Modulating the nanoscale morphology on carboxylate-pyrazine containing terpolymer toward 17.8% efficiency organic solar cells with enhanced thermal stability

It had been commonly accepted in the organic photovoltaic (OPV) community that subtle variations in the molecular structure of active layer materials would cause profound impacts on their aggregating structure and blend morphology and therefore the performance of such polymer solar cells (PSCs). Herein, we employed an electron-deficient building block 3,6-dithiophenyl-2-carboxylate pyrazine (DTCPz) for constructing one series of promising donor terpolymers of PMZ1, PMZ2, and PMZ3, respectively, gaining their relatively lower-lying highest occupied molecular orbital (HOMO) energy levels, more closed π-π stacking and enhanced crystallinity in thin films, and lower miscibility with acceptor Y6, in comparison with their parent polymer counterpart (namely PM6).

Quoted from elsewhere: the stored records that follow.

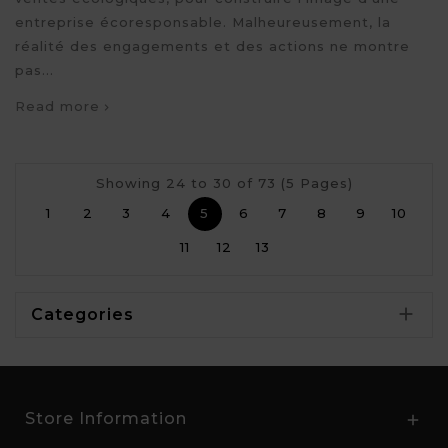
entreprise écoresponsable. Malheureusement, la
réalité des engagements et des actions ne montre
pas...
Read more
Showing 24 to 30 of 73 (5 Pages)
1
2
3
4
5
6
7
8
9
10
11
12
13

Categories
Store Information

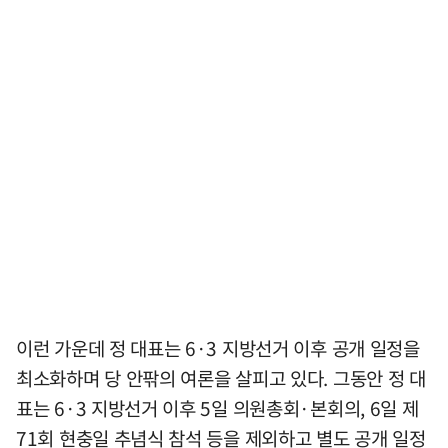
이런 가운데 정 대표는 6·3 지방선거 이후 공개 일정을
최소화하며 당 안팎의 여론을 살피고 있다. 그동안 정 대
표는 6·3 지방선거 이후 5일 의원총회·본회의, 6일 제
71회 현충일 추념식 참석 등을 제외하고 별도 공개 일정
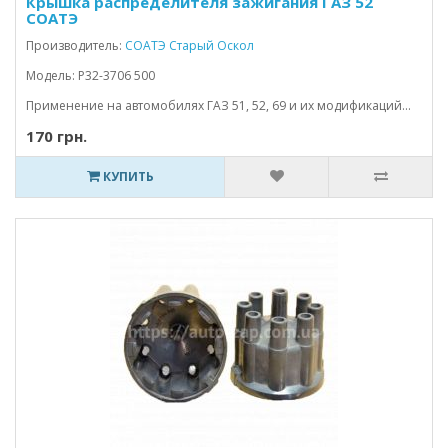
Крышка распределителя зажигания ГАЗ 52
СОАТЭ
Производитель:
СОАТЭ Старый Оскол
Модель: Р32-3706 500
Применение на автомобилях ГАЗ 51, 52, 69 и их модификаций...
170 грн.
КУПИТЬ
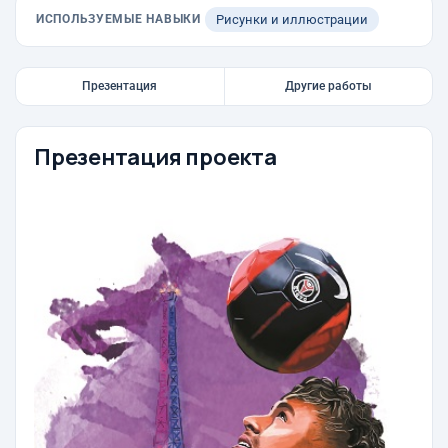
ИСПОЛЬЗУЕМЫЕ НАВЫКИ
Рисунки и иллюстрации
Презентация
Другие работы
Презентация проекта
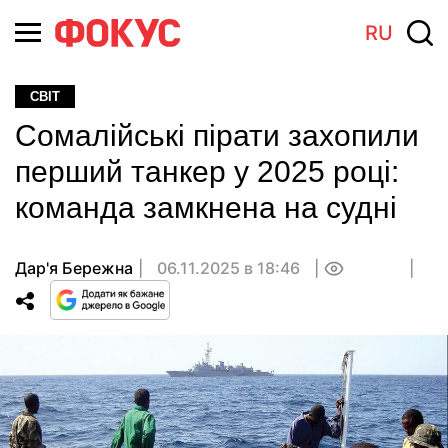
RU
СВІТ
Сомалійські пірати захопили
перший танкер у 2025 році:
команда замкнена на судні
Дар'я Бережна
06.11.2025 в 18:46
0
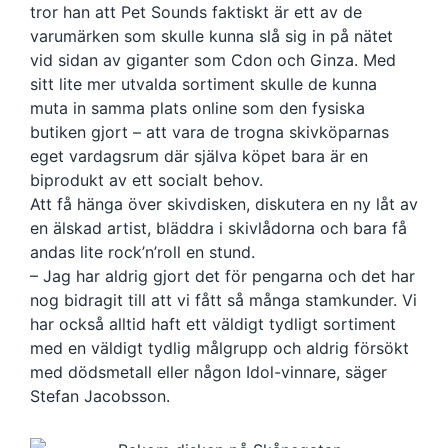
tror han att Pet Sounds faktiskt är ett av de
varumärken som skulle kunna slå sig in på nätet
vid sidan av giganter som Cdon och Ginza. Med
sitt lite mer utvalda sortiment skulle de kunna
muta in samma plats online som den fysiska
butiken gjort – att vara de trogna skivköparnas
eget vardagsrum där själva köpet bara är en
biprodukt av ett socialt behov.
Att få hänga över skivdisken, diskutera en ny låt av
en älskad artist, bläddra i skivlådorna och bara få
andas lite rock’n’roll en stund.
– Jag har aldrig gjort det för pengarna och det har
nog bidragit till att vi fått så många stamkunder. Vi
har också alltid haft ett väldigt tydligt sortiment
med en väldigt tydlig målgrupp och aldrig försökt
med dödsmetall eller någon Idol-vinnare, säger
Stefan Jacobsson.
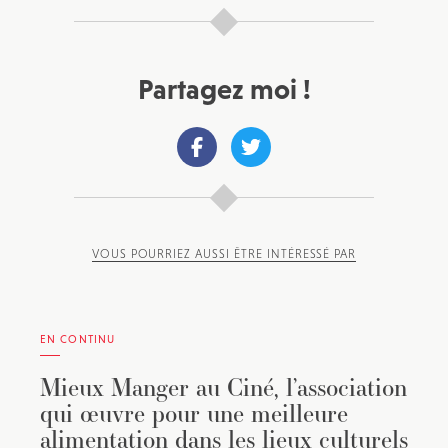
Partagez moi !
VOUS POURRIEZ AUSSI ÊTRE INTÉRESSÉ PAR
EN CONTINU
Mieux Manger au Ciné, l’association
qui œuvre pour une meilleure
alimentation dans les lieux culturels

Reaching DTCPz moieties up to 20% (mol/mol%) in its terpolymer composition, the resulting polymer (PMZ2) achieved more favorable phase separation with improved exciton dissociation, and charge transport and extraction. As a result, an outstanding fill factor of 77.2% and a promising power conversion efficiency of 17.8 % was achieved. Moreover, the corresponding device shows better thermal stability over the PM6-based one. This work suggests a facile method for significantly improving the thin film morphology of the active-layer materials via fine-tuning the chemical structure of electron-deficient units on the backbone of the wide bandgap donor polymer, therefore achieving enhanced photovoltaic performance and thermal stability for practical applications.